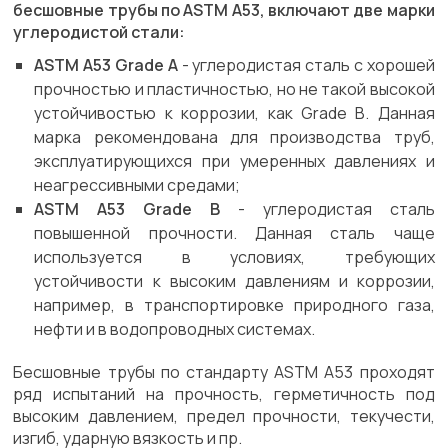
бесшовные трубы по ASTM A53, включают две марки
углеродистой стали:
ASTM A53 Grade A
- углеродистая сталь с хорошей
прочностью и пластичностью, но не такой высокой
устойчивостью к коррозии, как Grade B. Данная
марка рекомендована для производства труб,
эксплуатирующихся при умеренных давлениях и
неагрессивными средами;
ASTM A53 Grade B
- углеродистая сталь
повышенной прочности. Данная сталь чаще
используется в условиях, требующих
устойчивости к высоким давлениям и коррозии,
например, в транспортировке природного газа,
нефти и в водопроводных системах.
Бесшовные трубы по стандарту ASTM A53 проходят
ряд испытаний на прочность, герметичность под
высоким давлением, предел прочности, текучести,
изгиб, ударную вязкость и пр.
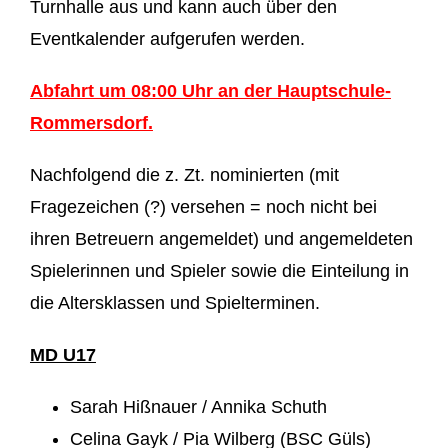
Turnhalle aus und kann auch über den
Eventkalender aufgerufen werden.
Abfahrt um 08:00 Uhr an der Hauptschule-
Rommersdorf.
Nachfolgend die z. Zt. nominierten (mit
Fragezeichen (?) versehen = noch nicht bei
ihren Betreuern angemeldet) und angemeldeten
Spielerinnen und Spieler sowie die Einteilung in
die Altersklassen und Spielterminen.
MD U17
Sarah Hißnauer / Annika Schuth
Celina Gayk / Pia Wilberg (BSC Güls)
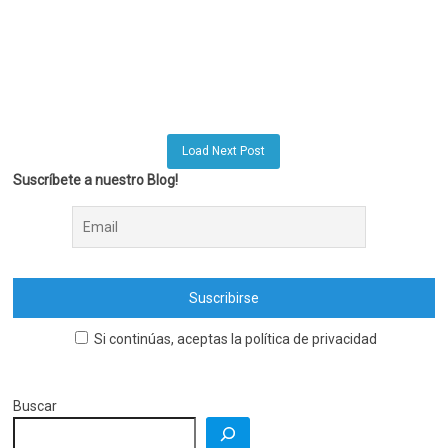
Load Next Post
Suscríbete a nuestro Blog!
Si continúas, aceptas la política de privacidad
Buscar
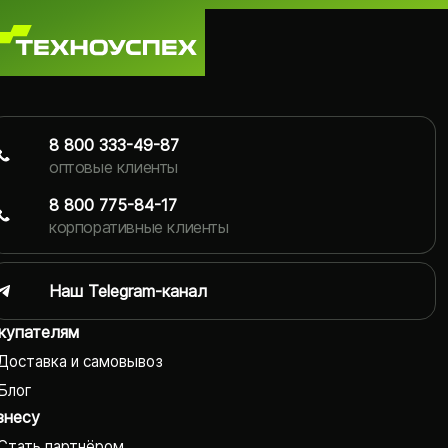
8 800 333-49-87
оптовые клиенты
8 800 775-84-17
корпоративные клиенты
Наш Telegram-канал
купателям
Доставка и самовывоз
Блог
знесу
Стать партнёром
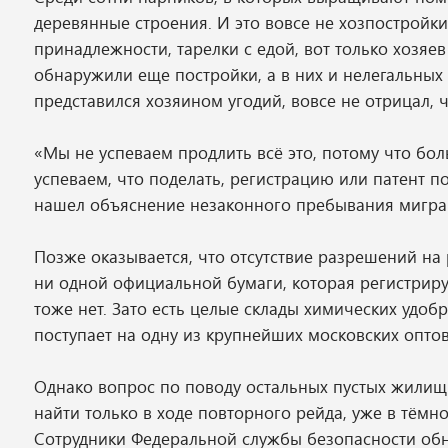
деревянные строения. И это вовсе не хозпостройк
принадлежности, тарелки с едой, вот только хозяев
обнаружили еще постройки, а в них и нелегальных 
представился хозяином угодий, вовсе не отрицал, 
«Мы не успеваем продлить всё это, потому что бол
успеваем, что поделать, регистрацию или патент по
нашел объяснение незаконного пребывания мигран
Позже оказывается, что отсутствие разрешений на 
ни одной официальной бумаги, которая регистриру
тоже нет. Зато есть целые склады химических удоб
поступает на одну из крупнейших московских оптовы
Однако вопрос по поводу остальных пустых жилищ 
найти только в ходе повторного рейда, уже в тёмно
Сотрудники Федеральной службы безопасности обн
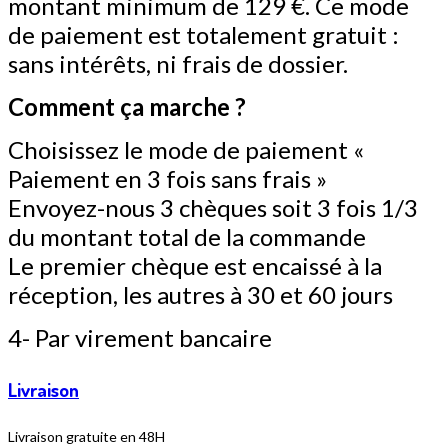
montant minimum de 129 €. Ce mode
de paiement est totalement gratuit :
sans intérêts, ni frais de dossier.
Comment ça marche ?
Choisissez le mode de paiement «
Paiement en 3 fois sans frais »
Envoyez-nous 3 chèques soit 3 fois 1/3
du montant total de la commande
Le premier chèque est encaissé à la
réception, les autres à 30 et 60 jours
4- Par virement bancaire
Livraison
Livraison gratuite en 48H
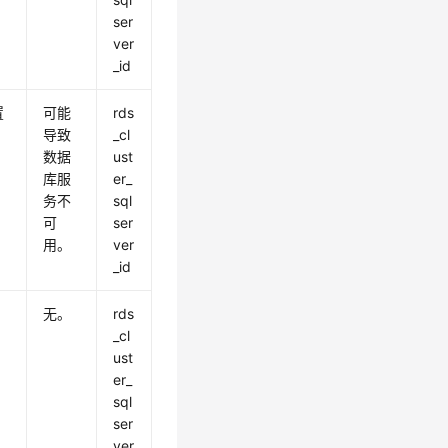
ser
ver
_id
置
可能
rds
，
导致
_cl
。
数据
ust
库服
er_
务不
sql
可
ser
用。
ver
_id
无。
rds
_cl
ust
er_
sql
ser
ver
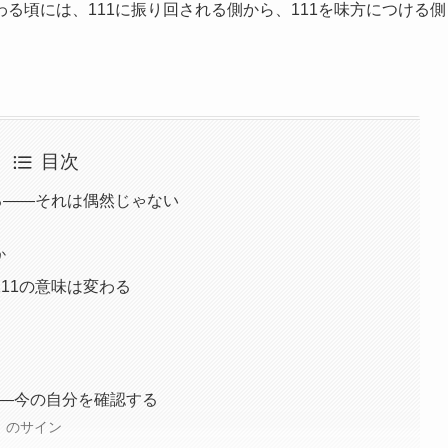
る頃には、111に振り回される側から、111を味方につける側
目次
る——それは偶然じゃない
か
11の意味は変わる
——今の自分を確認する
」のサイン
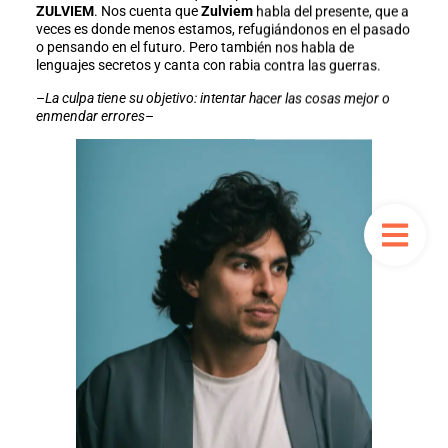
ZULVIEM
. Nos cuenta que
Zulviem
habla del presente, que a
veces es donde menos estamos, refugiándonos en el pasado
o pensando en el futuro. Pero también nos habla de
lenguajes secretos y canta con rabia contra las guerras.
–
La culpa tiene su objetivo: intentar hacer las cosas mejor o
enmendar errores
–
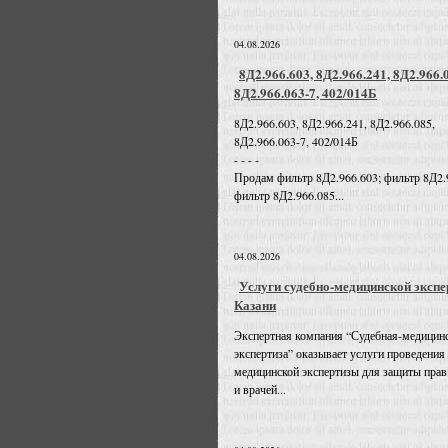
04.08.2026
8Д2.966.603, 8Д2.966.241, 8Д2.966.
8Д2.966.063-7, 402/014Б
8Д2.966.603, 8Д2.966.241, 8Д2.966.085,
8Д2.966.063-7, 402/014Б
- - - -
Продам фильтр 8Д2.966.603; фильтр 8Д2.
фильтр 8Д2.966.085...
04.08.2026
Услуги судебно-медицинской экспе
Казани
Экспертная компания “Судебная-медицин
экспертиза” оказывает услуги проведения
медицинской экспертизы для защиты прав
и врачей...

★ ★ ★ ★ ★

* Task to carry out
Wherever the word "mode" appears in the listing, copy the line that holds it.

* Answer for this exercise
montant minimum de 129 €. Ce mode
Choisissez le mode de paiement «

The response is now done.